В буфет быстро вошел директор, маленький, толстый и тонконогий человек,
с поднятыми вверх плечами, без шеи, в цилиндре и распахнутой шубе, очень
похожий своим круглым бульдожьим лицом, толстыми усами и жестким
выражением бровей и глаз на портрет Бисмарка. Антонио и Арбузов слегка
притронулись к шляпам. Директор ответил тем же и тотчас же, точно он долго
воздерживался и ждал только случая, принялся ругать рассердившего его
конюха.
- Мужик, русская каналья... напоил потную лошадь, черт его побирай!.. Я
буду ходить на мировой судья, и он будет мне присудить триста рублей штраф
с этого мерзавца... Я... черт его побирай!.. Я пойду и буду ему разбивать
морду, я его буду стегать с моим Reitpeitsch! [кнутом (нем.)]
Точно ухватившись за эту мысль, он быстро повернулся и, семеня тонкими,
слабыми ногами, побежал в конюшню. Арбузов нагнал его у дверей.
- Господин директор...
Директор круто остановился и с тем же недовольным лицом выжидательно
засунул руки в карманы шубы.
Арбузов стал просить его отложить сегодняшнюю борьбу на день или на
два. Если директору угодно, он, Арбузов, даст за это вне заключенных
условий два или даже три вечерних упражнений с гирями. Вместе с тем не
возьмет ли на себя господин директор труд переговорить с Ребером
относительно перемены дня состязания.
Директор слушал атлета, повернувшись к нему вполоборота и глядя мимо
его головы в окно. Убедившись, что Арбузов кончил, он перевел на него свои
жесткие глаза, с нависшими под ними землистыми мешками, и отрезал коротко
и внушительно:
- Сто рублей неустойки.
- Господин директор...
- Я, черт побирай, сам знаю, что я есть господин директор, - перебил
он, закипая. - Устраивайтесь с Ребером сами, это не мое дело. Мое дело -
контракт, ваше дело - неустойка.
Он резко повернулся спиной к Арбузову и пошел, часто перебирая
приседающими ногами, к дверям, но перед ними вдруг остановился, обернулся
и внезапно, затрясшись от злости, с прыгающими дряблыми щеками, с
побагровевшим лицом, раздувшейся шеей и выкатившимися глазами, закричал,
задыхаясь:
- Черт побирай!
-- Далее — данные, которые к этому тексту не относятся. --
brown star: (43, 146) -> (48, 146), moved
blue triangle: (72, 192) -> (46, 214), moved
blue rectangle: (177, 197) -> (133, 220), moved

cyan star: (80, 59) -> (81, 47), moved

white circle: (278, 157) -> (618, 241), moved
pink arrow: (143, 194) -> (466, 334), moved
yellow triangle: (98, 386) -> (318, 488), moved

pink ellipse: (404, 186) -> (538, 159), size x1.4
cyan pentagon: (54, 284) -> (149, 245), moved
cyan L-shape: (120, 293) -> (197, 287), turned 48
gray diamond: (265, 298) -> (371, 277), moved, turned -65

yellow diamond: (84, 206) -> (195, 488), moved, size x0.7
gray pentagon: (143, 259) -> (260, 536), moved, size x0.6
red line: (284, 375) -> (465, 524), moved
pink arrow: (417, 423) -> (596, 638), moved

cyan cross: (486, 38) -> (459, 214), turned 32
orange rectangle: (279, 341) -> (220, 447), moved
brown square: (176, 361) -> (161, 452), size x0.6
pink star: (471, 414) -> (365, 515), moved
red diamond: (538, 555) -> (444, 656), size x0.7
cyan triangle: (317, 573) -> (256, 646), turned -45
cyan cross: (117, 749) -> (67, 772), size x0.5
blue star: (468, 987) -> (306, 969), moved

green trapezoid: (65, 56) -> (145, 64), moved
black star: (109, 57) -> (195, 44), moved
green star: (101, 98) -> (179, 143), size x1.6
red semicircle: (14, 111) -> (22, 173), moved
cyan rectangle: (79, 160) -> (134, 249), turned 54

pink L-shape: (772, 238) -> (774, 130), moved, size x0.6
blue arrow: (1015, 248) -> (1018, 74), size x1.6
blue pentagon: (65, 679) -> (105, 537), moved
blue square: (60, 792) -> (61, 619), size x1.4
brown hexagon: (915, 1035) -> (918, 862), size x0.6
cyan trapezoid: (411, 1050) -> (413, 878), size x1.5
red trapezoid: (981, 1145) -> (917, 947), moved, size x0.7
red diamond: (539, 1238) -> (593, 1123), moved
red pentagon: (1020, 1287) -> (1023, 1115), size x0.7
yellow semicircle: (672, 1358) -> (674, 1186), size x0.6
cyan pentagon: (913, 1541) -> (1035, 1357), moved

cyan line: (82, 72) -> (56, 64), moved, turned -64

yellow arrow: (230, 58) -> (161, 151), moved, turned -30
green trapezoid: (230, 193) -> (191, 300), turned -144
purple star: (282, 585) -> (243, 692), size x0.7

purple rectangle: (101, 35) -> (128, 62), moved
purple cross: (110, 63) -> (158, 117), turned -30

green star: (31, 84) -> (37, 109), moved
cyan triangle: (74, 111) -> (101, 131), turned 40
У меня подыхает Фатиница, первая лошадь парфорсной
езды!.. Русский конюх, сволочь, свинья, русская обезьяна опоил самую
лучшую лошадь, а вы позволяете просить разные глупости. Черт побирай!
Сегодня последний день этой идиотской русской масленицы, и у меня не
хватает даже приставной стулья, и публикум будет мне делать ein grosser
Scandal [большой скандал (нем.)], если я отменю борьбу. Черт побирай! У
меня потребуют назад деньги и разломать мой цирк на маленькие кусочки!
Schwamm druber! [Пропади он пропадом! (нем.)] Я не хочу слушать глупости,
я ничего не слышал и ничего не знаю!
И он выскочил из буфета, захлопнув за собой тяжелую дверь с такой
силой, что рюмки на стойке отозвались тонким, дребезжащим звоном.
3
Простившись с Антонио, Арбузов пошел домой. Надо было до борьбы
пообедать и постараться выспаться, чтобы хоть немного освежить голову. Но
опять, выйдя на улицу, он почувствовал себя больным. Уличный шум и суета
происходили где-то далеко-далеко от него и казались ему такими
посторонними, ненастоящими, точно он рассматривал пеструю движущуюся
картину. Переходя через улицы, он испытывал острую боязнь, что на него
налетят сзади лошади и собьют с ног.
Он жил недалеко от цирка в меблированных комнатах. Еще на лестнице он
услышал запах, который всегда стоял в коридорах, - запах кухни,
керосинового чада и мышей. Пробираясь ощупью темным коридором в свой
номер, Арбузов все ждал, что он вот-вот наткнется впотьмах на какое-нибудь
препятствие, и к этому чувству напряженного ожидания невольно и мучительно
примешивалось чувство тоски, потерянности, страха и сознания своего
одиночества.
Есть ему не хотелось, но когда снизу, из столовой "Эврика", принесли
обед, он принудил себя съесть несколько ложек красного борща, отдававшего
грязной кухонной тряпкой, и половину бледной волокнистой котлеты с
морковным соусом. После обеда ему захотелось пить. Он послал мальчишку за
квасом и лег на кровать.
И тотчас же ему показалось, что кровать тихо заколыхалась и поплыла под
ним, точно лодка, а стены и потолок медленно поползли в противоположную
сторону. Но в этом ощущении не было ничего страшного или неприятного;
наоборот, вместе с ним в тело вступала все сильнее усталая, ленивая,
теплая истома. Закоптелый потолок, изборожденный, точно жилами, тонкими
извилистыми трещинами, то уходил далеко вверх, то надвигался совсем
близко, и в его колебаниях была расслабляющая дремотная плавность.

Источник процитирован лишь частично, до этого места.